# Directions:
With the images removed, transcribe the listing that follows exactly.

# Input:
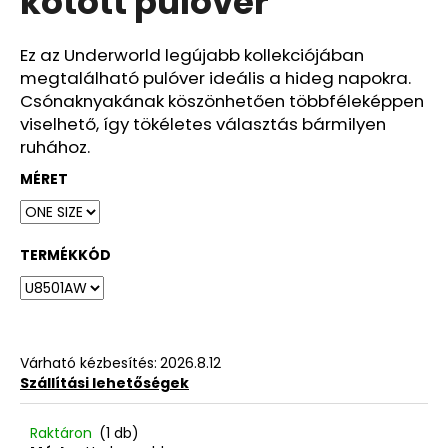
kötött pulóver
ből
0,0
csillag.
Ez az Underworld legújabb kollekciójában
megtalálható pulóver ideális a hideg napokra.
Csónaknyakának köszönhetően többféleképpen
viselhető, így tökéletes választás bármilyen
ruhához.
MÉRET
TERMÉKKÓD
Várható kézbesítés:
2026.8.12
Szállítási lehetőségek
Raktáron
(1 db)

# Exercise output:
kötött pulóver
ből
0,0
csillag.
Ez az Underworld legújabb kollekciójában
megtalálható pulóver ideális a hideg napokra.
Csónaknyakának köszönhetően többféleképpen
viselhető, így tökéletes választás bármilyen
ruhához.
MÉRET
TERMÉKKÓD
Várható kézbesítés:
2026.8.12
Szállítási lehetőségek
Raktáron
(1 db)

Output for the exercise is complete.